■ **Problem to work on**
Copy every record exactly, leaving the pictures out.

[Stored data entries]
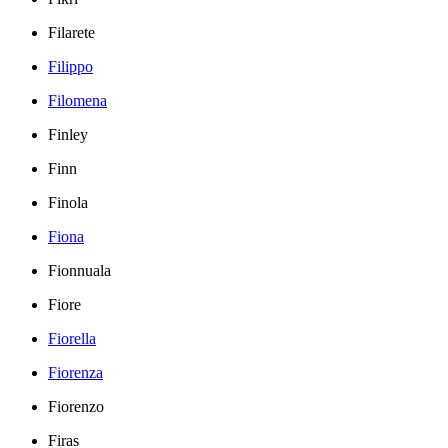
Filarete
Filippo
Filomena
Finley
Finn
Finola
Fiona
Fionnuala
Fiore
Fiorella
Fiorenza
Fiorenzo
Firas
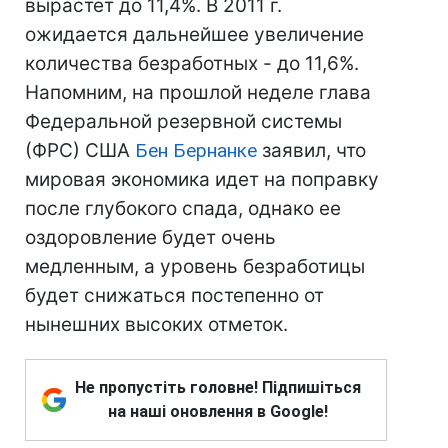
вырастет до 11,4%. В 2011 г.
ожидается дальнейшее увеличение
количества безработных - до 11,6%.
Напомним, на прошлой неделе глава
Федеральной резервной системы
(ФРС) США
Бен Бернанке
заявил, что
мировая экономика идет на поправку
после глубокого спада, однако ее
оздоровление будет очень
медленным, а уровень безработицы
будет снижаться постепенно от
нынешних высоких отметок.
Не пропустіть головне! Підпишіться
на наші оновлення в Google!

■ **Answer to this exercise**
Filarete
Filippo
Filomena
Finley
Finn
Finola
Fiona
Fionnuala
Fiore
Fiorella
Fiorenza
Fiorenzo
Firas
вырастет до 11,4%. В 2011 г.
ожидается дальнейшее увеличение
количества безработных - до 11,6%.
Напомним, на прошлой неделе глава
Федеральной резервной системы
(ФРС) США
Бен Бернанке
заявил, что
мировая экономика идет на поправку
после глубокого спада, однако ее
оздоровление будет очень
медленным, а уровень безработицы
будет снижаться постепенно от
нынешних высоких отметок.
Не пропустіть головне! Підпишіться
на наші оновлення в Google!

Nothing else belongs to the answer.